Reproduce the records below exactly from their first line through the line containing "barvená potahová tkanina", omitting all pictures.

Listed records Start Marker

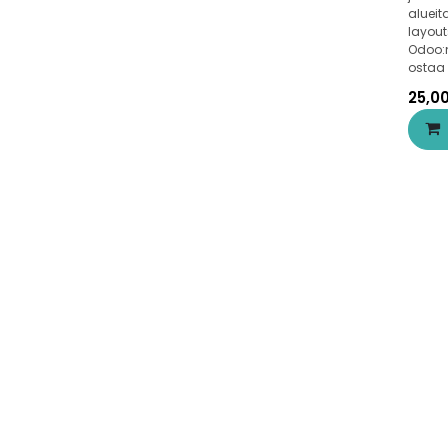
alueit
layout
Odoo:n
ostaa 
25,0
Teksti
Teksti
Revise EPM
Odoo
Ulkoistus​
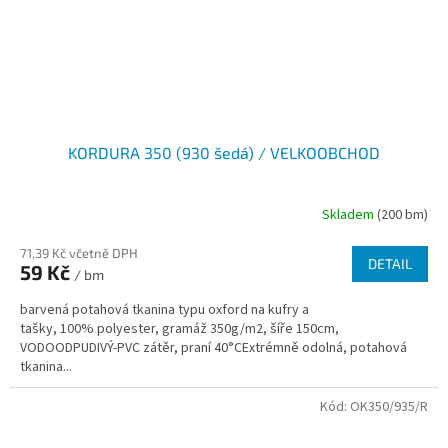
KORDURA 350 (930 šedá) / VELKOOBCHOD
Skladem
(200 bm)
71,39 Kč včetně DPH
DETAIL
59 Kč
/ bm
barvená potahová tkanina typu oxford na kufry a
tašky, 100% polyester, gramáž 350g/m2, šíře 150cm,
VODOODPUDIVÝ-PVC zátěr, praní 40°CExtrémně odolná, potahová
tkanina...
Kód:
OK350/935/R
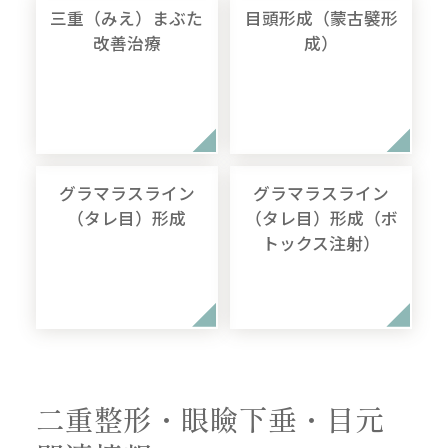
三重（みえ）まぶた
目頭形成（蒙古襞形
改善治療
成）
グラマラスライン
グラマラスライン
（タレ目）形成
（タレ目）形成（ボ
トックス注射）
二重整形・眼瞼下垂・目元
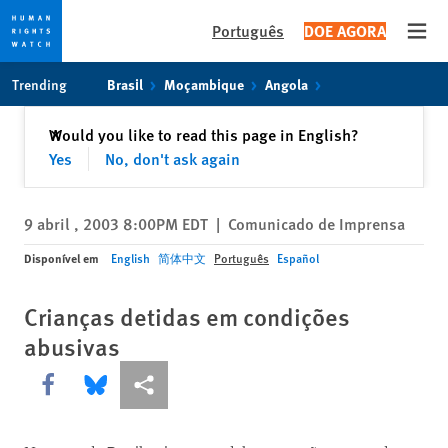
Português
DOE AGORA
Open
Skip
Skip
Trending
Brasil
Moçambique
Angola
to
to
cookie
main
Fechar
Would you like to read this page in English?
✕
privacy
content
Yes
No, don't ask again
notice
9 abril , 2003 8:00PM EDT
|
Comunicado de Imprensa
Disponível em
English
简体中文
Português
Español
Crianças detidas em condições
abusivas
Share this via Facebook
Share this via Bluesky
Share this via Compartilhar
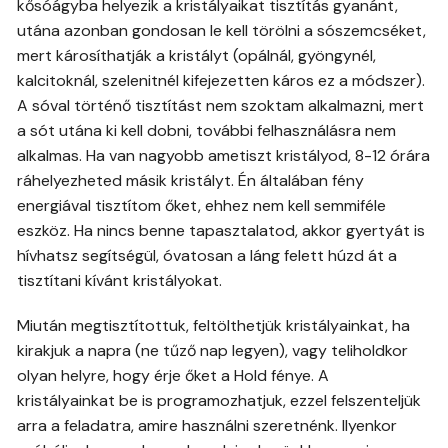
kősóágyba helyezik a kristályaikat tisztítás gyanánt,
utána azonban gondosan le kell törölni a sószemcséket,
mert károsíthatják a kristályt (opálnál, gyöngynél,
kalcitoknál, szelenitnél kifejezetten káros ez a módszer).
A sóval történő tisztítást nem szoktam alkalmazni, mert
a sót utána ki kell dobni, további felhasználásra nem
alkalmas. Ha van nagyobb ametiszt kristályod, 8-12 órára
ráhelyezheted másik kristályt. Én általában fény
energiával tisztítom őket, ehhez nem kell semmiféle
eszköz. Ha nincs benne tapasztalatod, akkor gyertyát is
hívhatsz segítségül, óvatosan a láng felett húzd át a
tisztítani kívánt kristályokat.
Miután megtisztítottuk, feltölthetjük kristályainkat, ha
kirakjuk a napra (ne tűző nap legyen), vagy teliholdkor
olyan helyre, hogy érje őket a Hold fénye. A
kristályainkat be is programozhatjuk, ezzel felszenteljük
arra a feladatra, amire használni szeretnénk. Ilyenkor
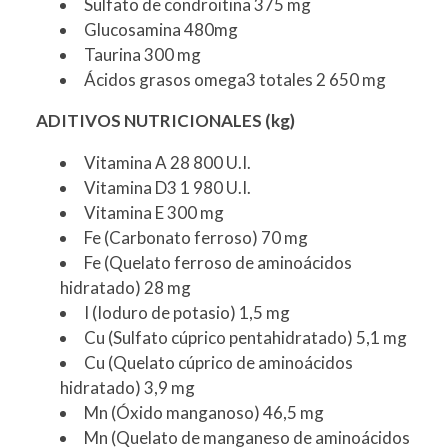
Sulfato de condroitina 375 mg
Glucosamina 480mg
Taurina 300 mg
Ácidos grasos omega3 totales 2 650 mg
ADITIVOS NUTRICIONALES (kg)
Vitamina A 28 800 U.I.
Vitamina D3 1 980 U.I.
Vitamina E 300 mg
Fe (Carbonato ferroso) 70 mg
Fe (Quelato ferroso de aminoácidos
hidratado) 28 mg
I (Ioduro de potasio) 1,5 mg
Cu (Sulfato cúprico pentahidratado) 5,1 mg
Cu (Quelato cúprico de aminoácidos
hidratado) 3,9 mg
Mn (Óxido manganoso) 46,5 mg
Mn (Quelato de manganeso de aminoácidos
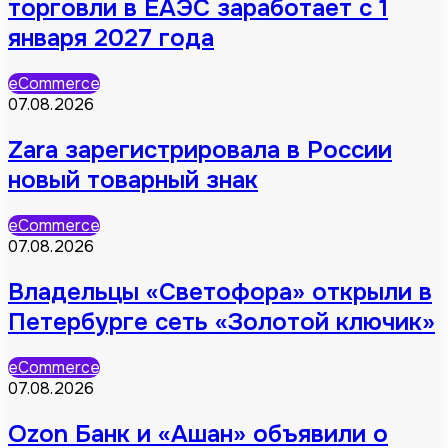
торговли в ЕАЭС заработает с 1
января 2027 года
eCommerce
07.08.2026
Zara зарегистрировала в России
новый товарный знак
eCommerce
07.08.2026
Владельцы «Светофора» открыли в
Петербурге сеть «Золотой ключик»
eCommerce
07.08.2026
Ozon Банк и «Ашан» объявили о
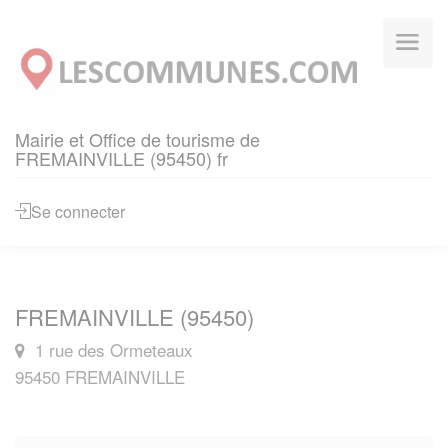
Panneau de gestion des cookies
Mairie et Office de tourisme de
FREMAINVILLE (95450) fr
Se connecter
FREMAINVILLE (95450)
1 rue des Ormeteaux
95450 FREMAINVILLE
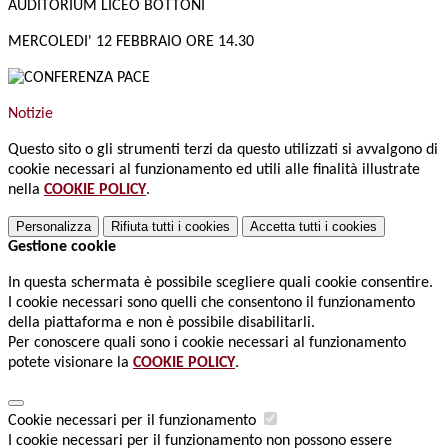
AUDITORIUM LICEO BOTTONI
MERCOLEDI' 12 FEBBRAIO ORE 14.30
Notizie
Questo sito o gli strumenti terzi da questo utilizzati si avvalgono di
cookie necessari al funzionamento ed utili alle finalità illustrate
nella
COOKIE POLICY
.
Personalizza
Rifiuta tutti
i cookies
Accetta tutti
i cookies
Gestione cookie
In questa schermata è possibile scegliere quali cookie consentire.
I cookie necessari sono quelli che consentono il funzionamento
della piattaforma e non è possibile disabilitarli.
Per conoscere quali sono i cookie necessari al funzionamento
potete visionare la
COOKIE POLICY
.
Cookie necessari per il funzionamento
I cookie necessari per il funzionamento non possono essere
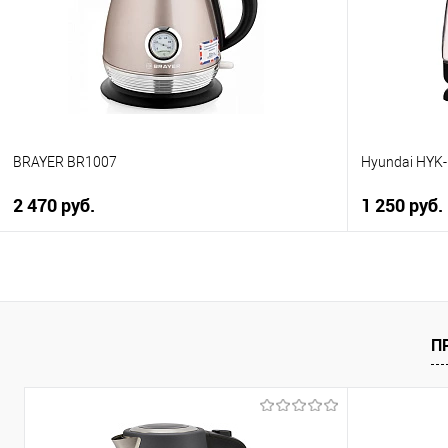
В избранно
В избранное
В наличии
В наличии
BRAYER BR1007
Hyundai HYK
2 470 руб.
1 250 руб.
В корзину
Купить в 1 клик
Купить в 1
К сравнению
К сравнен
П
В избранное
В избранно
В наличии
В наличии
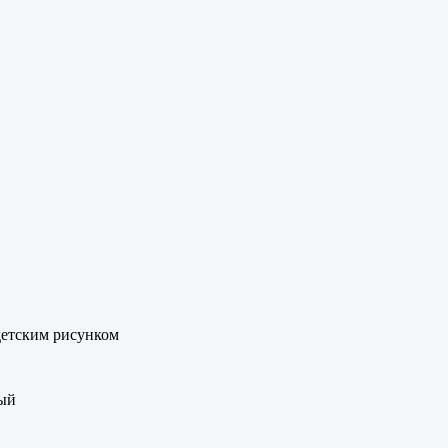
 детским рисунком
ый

Listed records End Marker

• **Reply to the exercise**
alueit
layout
Odoo:n
ostaa 
25,0
Teksti
Teksti
Revise EPM
Odoo
Ulkoistus​
KORDURA 350 (930 šedá) / VELKOOBCHOD
Skladem
(200 bm)
71,39 Kč včetně DPH
DETAIL
59 Kč
/ bm
barvená potahová tkanina typu oxford na kufry a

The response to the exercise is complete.